En droit, la juge de paix a considéré que les parties locataires ne s’étaient pas acquittées, dans le délai comminatoire, de l’arriéré de loyer s’élevant à 53'550 fr., correspondant au solde des loyers dus au 31 mai 2024. Partant, le congé donné par avis du 11 juillet 2024 pour le 31 août 2024 était valable. L’expulsion pouvait en outre être ordonnée selon la procédure en protection des cas clairs.

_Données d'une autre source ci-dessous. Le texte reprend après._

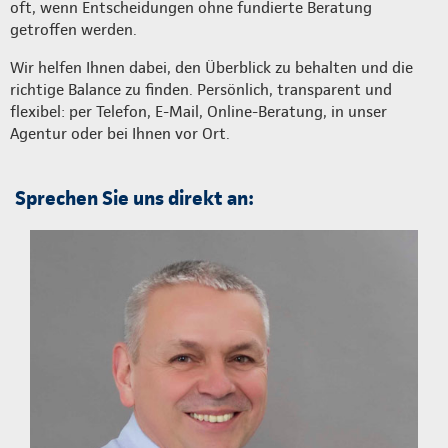
oft, wenn Entscheidungen ohne fundierte Beratung
getroffen werden.
Wir helfen Ihnen dabei, den Überblick zu behalten und die
richtige Balance zu finden. Persönlich, transparent und
flexibel: per Telefon, E-Mail, Online-Beratung, in unser
Agentur oder bei Ihnen vor Ort.
Sprechen Sie uns direkt an: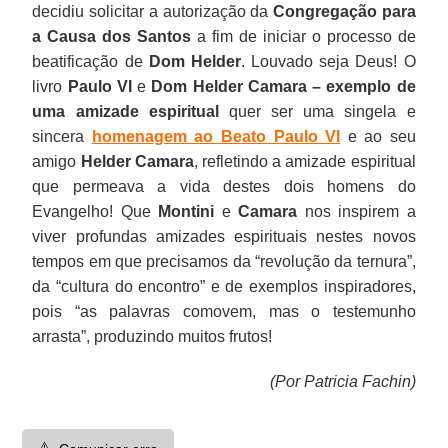
decidiu solicitar a autorização da
Congregação para
a Causa dos Santos
a fim de iniciar o processo de
beatificação de
Dom Helder
. Louvado seja Deus! O
livro
Paulo VI
e
Dom Helder Camara
– exemplo de
uma amizade espiritual
quer ser uma singela e
sincera
homenagem ao Beato Paulo VI
e ao seu
amigo
Helder Camara
, refletindo a amizade espiritual
que permeava a vida destes dois homens do
Evangelho! Que
Montini
e
Camara
nos inspirem a
viver profundas amizades espirituais nestes novos
tempos em que precisamos da “revolução da ternura”,
da “cultura do encontro” e de exemplos inspiradores,
pois “as palavras comovem, mas o testemunho
arrasta”, produzindo muitos frutos!
(Por Patricia Fachin)
⚠️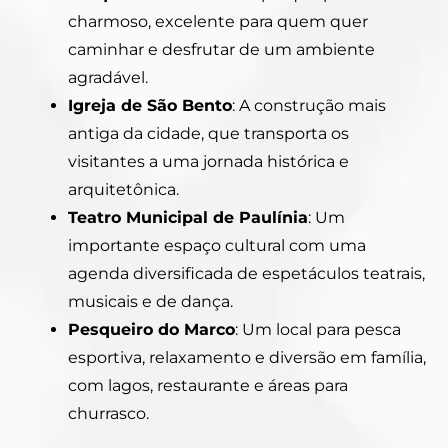
charmoso, excelente para quem quer
caminhar e desfrutar de um ambiente
agradável.
Igreja de São Bento
: A construção mais
antiga da cidade, que transporta os
visitantes a uma jornada histórica e
arquitetônica.
Teatro Municipal de Paulínia
: Um
importante espaço cultural com uma
agenda diversificada de espetáculos teatrais,
musicais e de dança.
Pesqueiro do Marco
: Um local para pesca
esportiva, relaxamento e diversão em família,
com lagos, restaurante e áreas para
churrasco.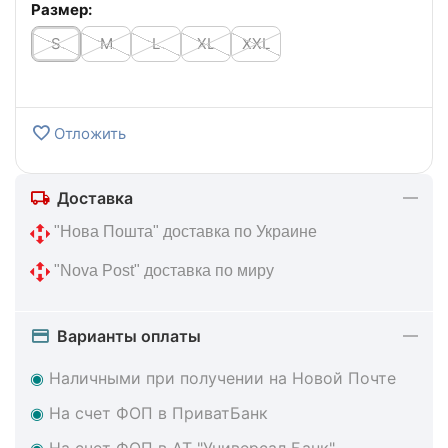
Размер:
S
M
L
XL
XXL
Отложить
Доставка
 "Нова Пошта" доставка по Украине
 "Nova Post" доставка по миру
Варианты оплаты
◉
Наличными при получении на Новой Почте
◉
На счет ФОП в ПриватБанк
◉
На счет ФОП в АТ "Универсал Банк"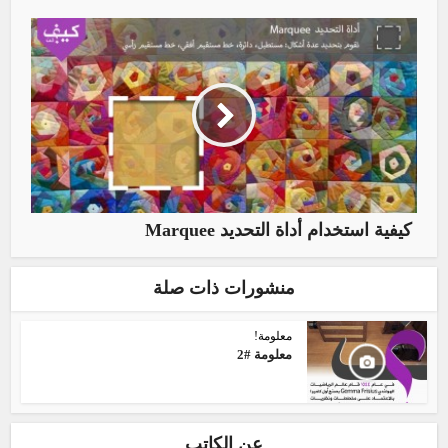
كيفية استخدام أداة التحديد Marquee
منشورات ذات صلة
معلومة!
معلومة #2
عن الكاتب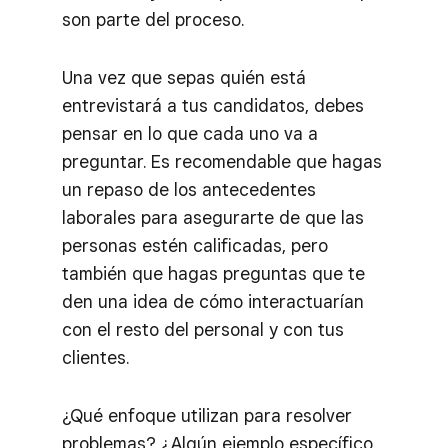
son parte del proceso.
Una vez que sepas quién está
entrevistará a tus candidatos, debes
pensar en lo que cada uno va a
preguntar. Es recomendable que hagas
un repaso de los antecedentes
laborales para asegurarte de que las
personas estén calificadas, pero
también que hagas preguntas que te
den una idea de cómo interactuarían
con el resto del personal y con tus
clientes.
¿Qué enfoque utilizan para resolver
problemas? ¿Algún ejemplo específico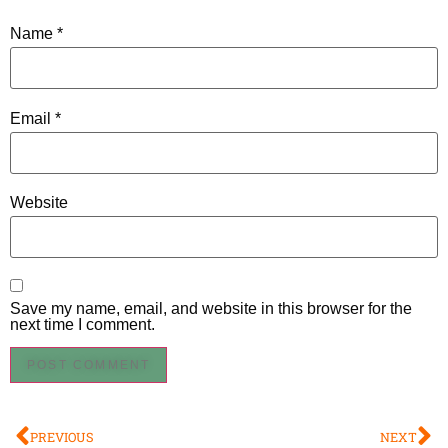
Name
*
Email
*
Website
Save my name, email, and website in this browser for the
next time I comment.
PREVIOUS
NEXT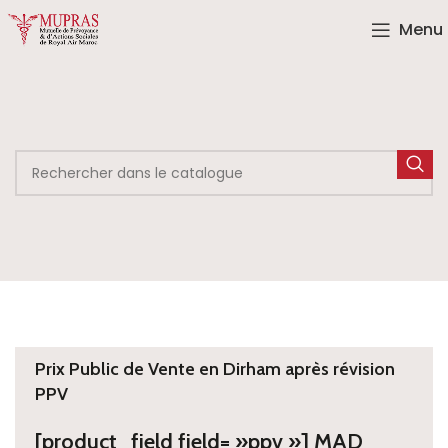
Menu
Prix Public de Vente en Dirham après révision
PPV
[product_field field= »ppv »] MAD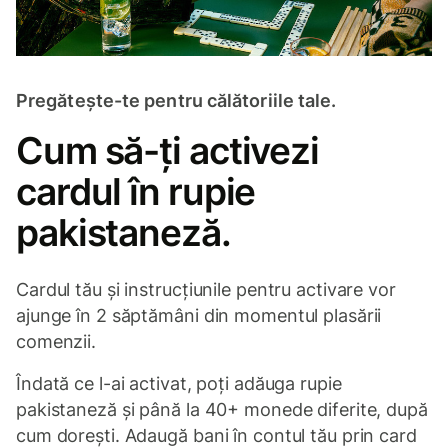
Pregătește-te pentru călătoriile tale.
Cum să-ți activezi
cardul în rupie
pakistaneză.
Cardul tău și instrucțiunile pentru activare vor
ajunge în 2 săptămâni din momentul plasării
comenzii.
Îndată ce l-ai activat, poți adăuga rupie
pakistaneză și până la 40+ monede diferite, după
cum dorești. Adaugă bani în contul tău prin card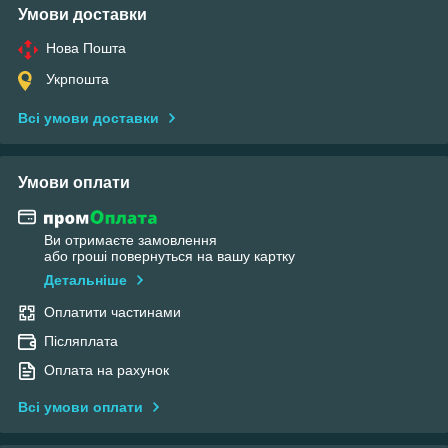
Умови доставки
Нова Пошта
Укрпошта
Всі умови доставки
Умови оплати
Ви отримаєте замовлення
або гроші повернуться на вашу картку
Детальніше
Оплатити частинами
Післяплата
Оплата на рахунок
Всі умови оплати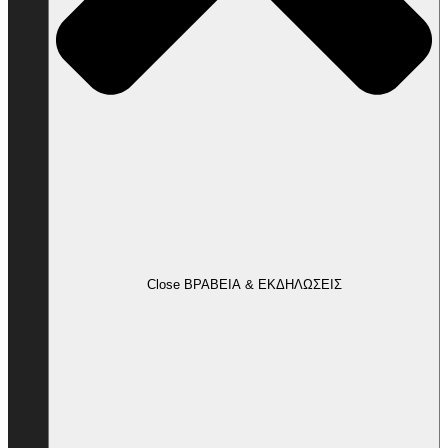
Close ΒΡΑΒΕΙΑ & ΕΚΔΗΛΩΣΕΙΣ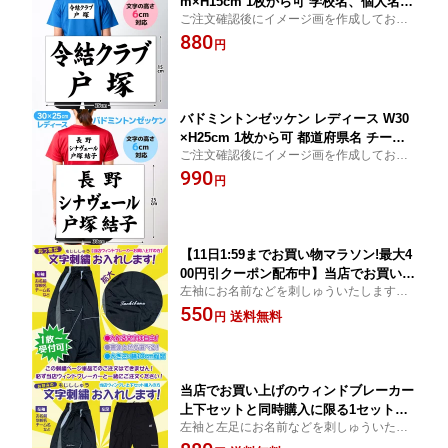
m×H15cm 1枚から可 学校名、個人名な
ご注文確認後にイメージ画を作成してお送
ど文字は自由 書体選べる 文字の高さ6c
りしますので、必ずご返信ください！
880
m ゲームシャツと同時購入ですぐ試合
円
で着られる ヒートカットでほつれない
バドミントン専門店が作る！
バドミントンゼッケン レディース W30
×H25cm 1枚から可 都道府県名 チーム
ご注文確認後にイメージ画を作成してお送
名 個人名等文字自由 書体選べる 文字の
りしますので、必ずご返信ください！
990
高さ6cm ゲームシャツと同時購入です
円
ぐ試合着用可 ヒートカットでほつれな
い バドミントン専門店が作る
【11日1:59までお買い物マラソン!最大4
00円引クーポン配布中】当店でお買い上
左袖にお名前などを刺しゅういたします文
げのウィンドブレーカーと同時購入に限
字の大きさ縦1cm程度
550
る1枚からできる、左袖個人名刺しゅう
送料無料
円
加工 学校名など文字は自由 書体と色が
選べる 2段刺しゅうも追加料金で可 領収
書発行可 代引き不可
当店でお買い上げのウィンドブレーカー
上下セットと同時購入に限る1セットか
左袖と左足にお名前などを刺しゅういたし
らできる、「左袖」と「左足」個人名刺
ます文字の大きさ縦1cm程度
しゅう加工 学校名など文字は自由 書体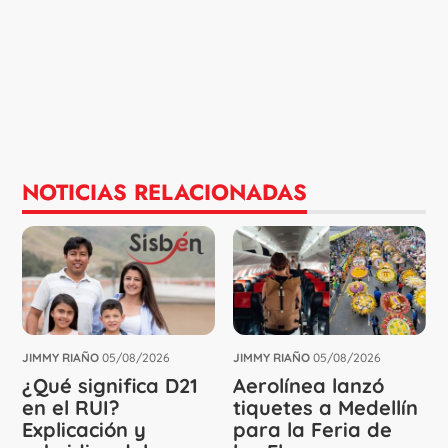
NOTICIAS RELACIONADAS
JIMMY RIAÑO
05/08/2026
JIMMY RIAÑO
05/08/2026
¿Qué significa D21
Aerolínea lanzó
en el RUI?
tiquetes a Medellín
Explicación y
para la Feria de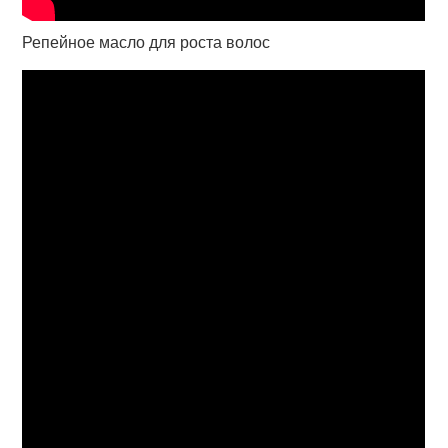
Репейное масло для роста волос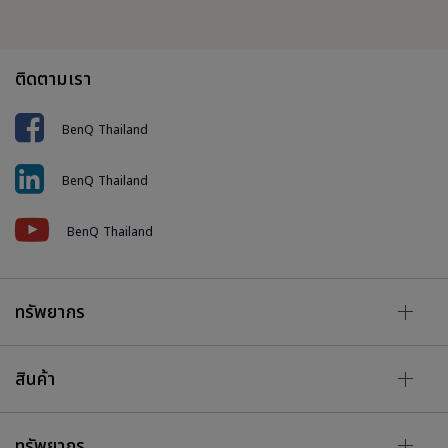
ติดตามเรา
BenQ Thailand
BenQ Thailand
BenQ Thailand
ทรัพยากร
สินค้า
ทรัพยากร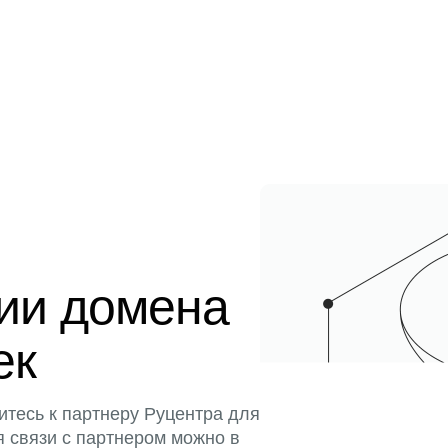
ции домена
ек
итесь к партнеру Руцентра для
я связи с партнером можно в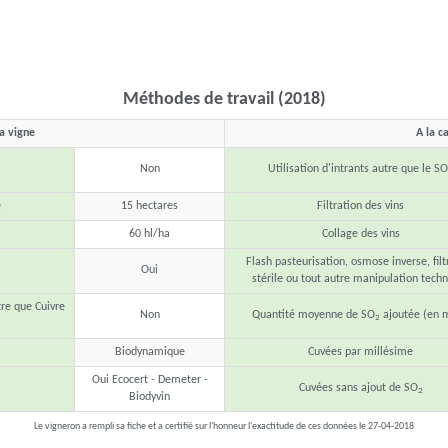
Méthodes de travail (2018)
la vigne
A la c
Non
Utilisation d'intrants autre que le SO
e
15 hectares
Filtration des vins
60 hl/ha
Collage des vins
Flash pasteurisation, osmose inverse, filt
Oui
stérile ou tout autre manipulation tech
tre que Cuivre
Non
Quantité moyenne de SO
ajoutée (en 
2
Biodynamique
Cuvées par millésime
Oui Ecocert - Demeter -
Cuvées sans ajout de SO
2
Biodyvin
Le vigneron a rempli sa fiche et a certifié sur l'honneur l'exactitude de ces données le 27-04-2018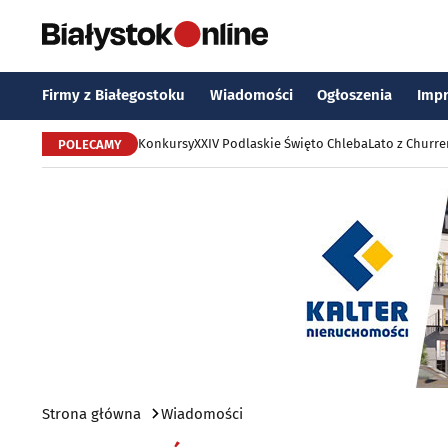
Firmy z Białegostoku
Wiadomości
Ogłoszenia
Imp
Konkursy
XXIV Podlaskie Święto Chleba
Lato z Churr
POLECAMY
Strona główna
Wiadomości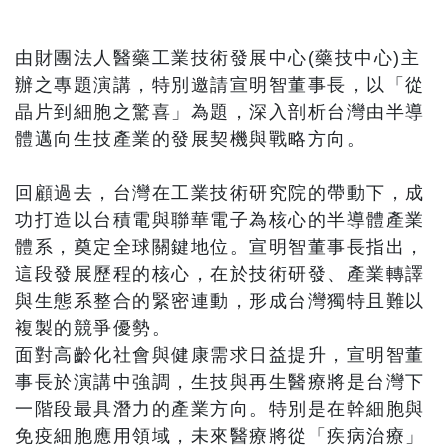
由財團法人醫藥工業技術發展中心(藥技中心)主
辦之專題演講，特別邀請宣明智董事長，以「從
晶片到細胞之驚喜」為題，深入剖析台灣由半導
體邁向生技產業的發展契機與戰略方向。
回顧過去，台灣在工業技術研究院的帶動下，成
功打造以台積電與聯華電子為核心的半導體產業
體系，奠定全球關鍵地位。宣明智董事長指出，
這段發展歷程的核心，在於技術研發、產業轉譯
與生態系整合的緊密連動，形成台灣獨特且難以
複製的競爭優勢。
面對高齡化社會與健康需求日益提升，宣明智董
事長於演講中強調，生技與再生醫療將是台灣下
一階段最具潛力的產業方向。特別是在幹細胞與
免疫細胞應用領域，未來醫療將從「疾病治療」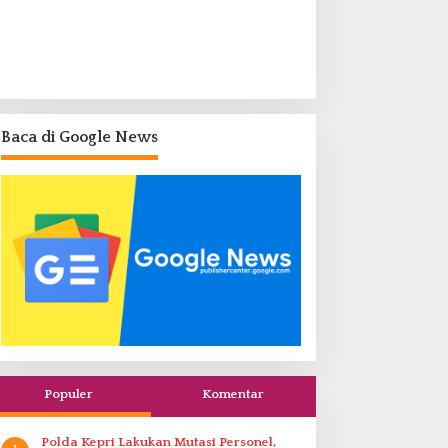
Baca di Google News
Populer
Komentar
Polda Kepri Lakukan Mutasi Personel,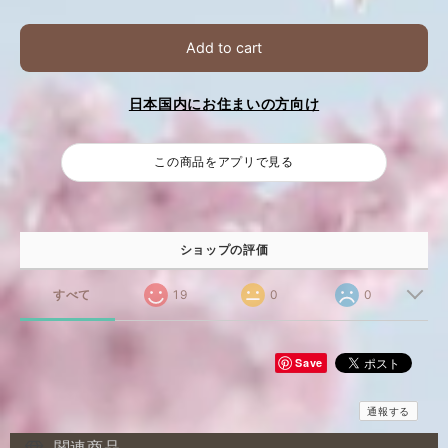
Add to cart
日本国内にお住まいの方向け
この商品をアプリで見る
ショップの評価
すべて
19
0
0
Save
通報する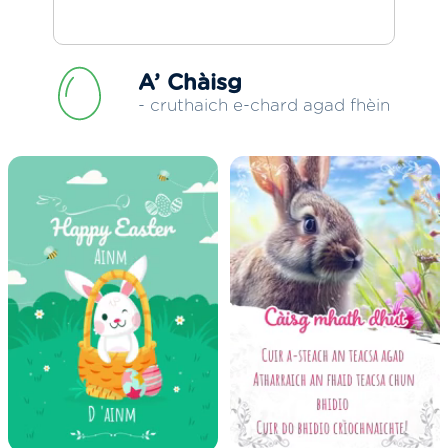
A’ Chàisg
- cruthaich e-chard agad fhèin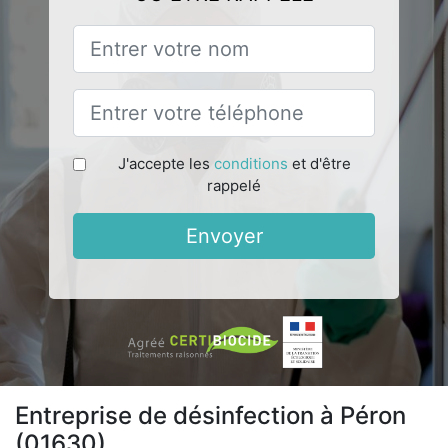
J'accepte les
conditions
et d'être
rappelé
Envoyer
Entreprise de désinfection à Péron
(01630)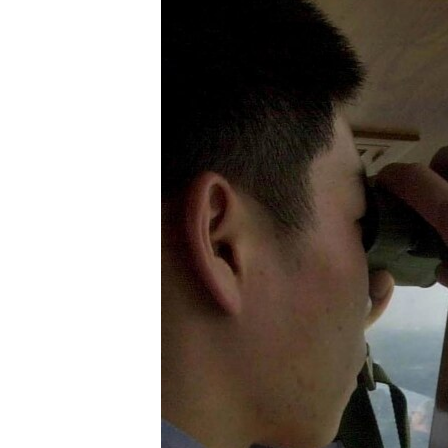
သုတပဒေသာ အင်္ဂလိပ်စာ
အ
ညွန်း
စာမျက်နှာ
သို့
ကျော်
ကြည့်
ရန်
ရှာဖွေ
ရန်
နေရာ
သို့
ကျော်
ရန်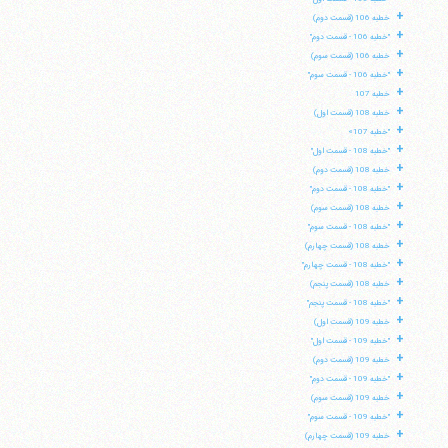
+
خطبه 106 (قسمت دوم)
+
"خطبه 106 - قسمت دوم"
+
خطبه 106 (قسمت سوم)
+
"خطبه 106 - قسمت سوم"
+
خطبه 107
+
خطبه 108 (قسمت اول)
+
"خطبه 107»
+
"خطبه 108 - قسمت اول"
+
خطبه 108 (قسمت دوم)
+
"خطبه 108 - قسمت دوم"
+
خطبه 108 (قسمت سوم)
+
"خطبه 108 - قسمت سوم"
+
خطبه 108 (قسمت چهارم)
+
"خطبه 108 - قسمت چهارم"
+
خطبه 108 (قسمت پنجم)
+
"خطبه 108 - قسمت پنجم"
+
خطبه 109 (قسمت اول)
+
"خطبه 109 - قسمت اول"
+
خطبه 109 (قسمت دوم)
+
"خطبه 109 - قسمت دوم"
+
خطبه 109 (قسمت سوم)
+
"خطبه 109 - قسمت سوم"
+
خطبه 109 (قسمت چهارم)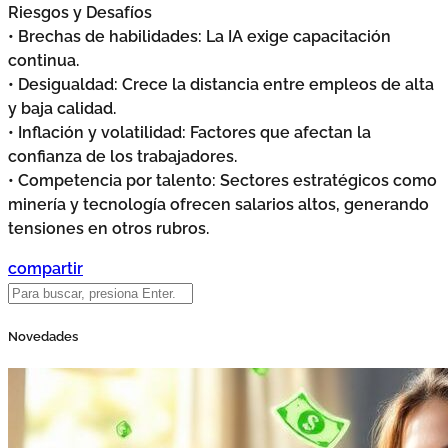
Riesgos y Desafíos
• Brechas de habilidades: La IA exige capacitación
continua.
• Desigualdad: Crece la distancia entre empleos de alta
y baja calidad.
• Inflación y volatilidad: Factores que afectan la
confianza de los trabajadores.
• Competencia por talento: Sectores estratégicos como
minería y tecnología ofrecen salarios altos, generando
tensiones en otros rubros.
compartir
Novedades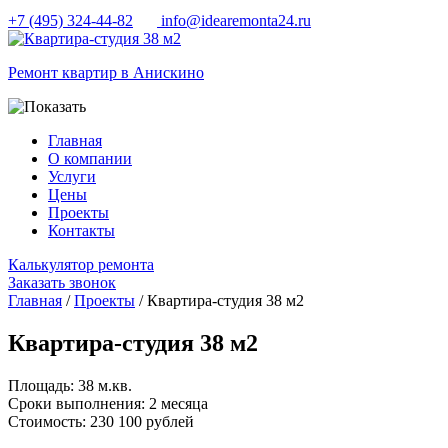
+7 (495) 324-44-82
info@idearemonta24.ru
Ремонт квартир в Анискино
Главная
О компании
Услуги
Цены
Проекты
Контакты
Калькулятор ремонта
Заказать звонок
Главная
/
Проекты
/ Квартира-студия 38 м2
Квартира-студия 38 м2
Площадь:
38 м.кв.
Сроки выполнения:
2 месяца
Cтоимость:
230 100 рублей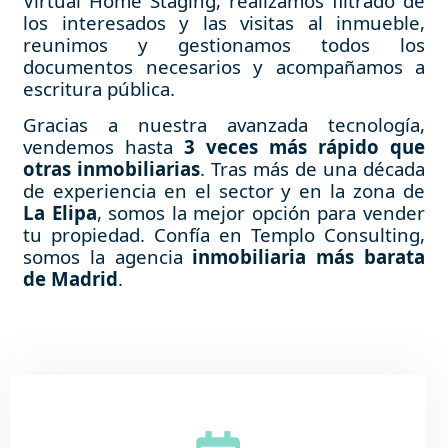
Virtual Home Staging, realizamos filtrado de
los interesados y las visitas al inmueble,
reunimos y gestionamos todos los
documentos necesarios y acompañamos a
escritura pública.
Gracias a nuestra avanzada tecnología,
vendemos hasta
3 veces más rápido que
otras inmobiliarias
. Tras más de una década
de experiencia en el sector y en la zona de
La Elipa
, somos la mejor opción para vender
tu propiedad. Confía en Templo Consulting,
somos la agencia
inmobiliaria más barata
de Madrid
.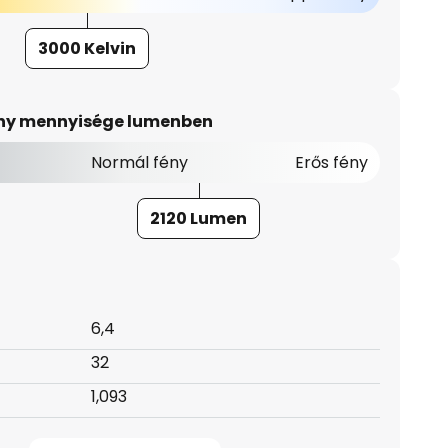
3000 Kelvin
ény mennyisége lumenben
Normál fény
Erős fény
2120 Lumen
6,4
32
1,093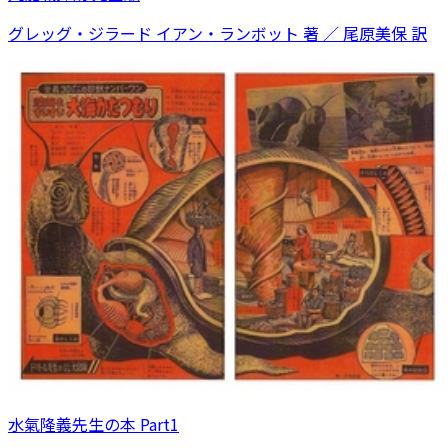
グレッグ・ジラード イアン・ランボット 著 ／ 尾原美保 訳
水氣隆義先生の本 Part1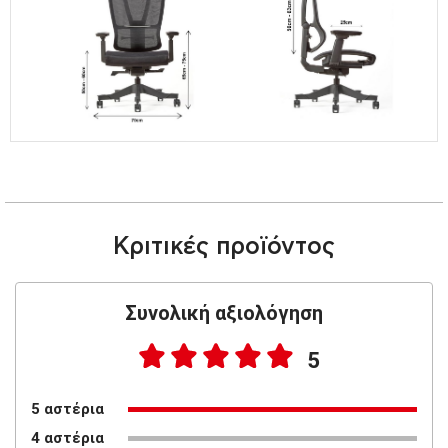
Κριτικές προϊόντος
Συνολική αξιολόγηση
5
5 αστέρια
4 αστέρια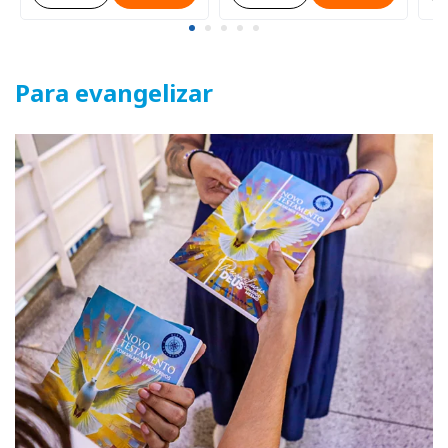
Para evangelizar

a) Par acte du 12 décembre 2024, D.________ (ci-après : l’appelante) a interjeté un appel contre cette ordonnance en concluant en substance à son annulation et au renvoi du dossier à la juge de paix afin qu’un nouveau délai soit fixé pour libérer les locaux. Elle a également demandé la suspension de la procédure d’expulsion jusqu’à ce qu’une solution de relogement lui soit proposée par les autorités.
b) Par acte du même jour, C.________ (ci-après : l’appelant) a interjeté un appel contre l’ordonnance d’expulsion précitée. Il a fait siennes les conclusions de l’appelante, ajoutant qu’il requiert également la suspension de l’exécution forcée jusqu’à ce qu’il parvienne à stabiliser leur situation financière.
c) W.________ (ci-après : l’intimé) n’a pas été invité à se déterminer.
3.1 L’appel est ouvert contre les décisions finales de première instance si la valeur litigieuse au dernier état des conclusions est de 10’000 fr. au moins (art. 308 al. 1 let. a et al. 2 CPC [Code de procédure civile du 19 décembre 2008 ; RS 272]). Lorsque le litige porte sur la question de savoir si les conditions d’une expulsion selon la procédure en protection des cas clairs sont réalisées, la valeur litigieuse correspond au retard causé par l’appel à la procédure sommaire, dont il y a lieu en principe de fixer la durée à six mois (ATF 144 III 346 consid. 1.2.1).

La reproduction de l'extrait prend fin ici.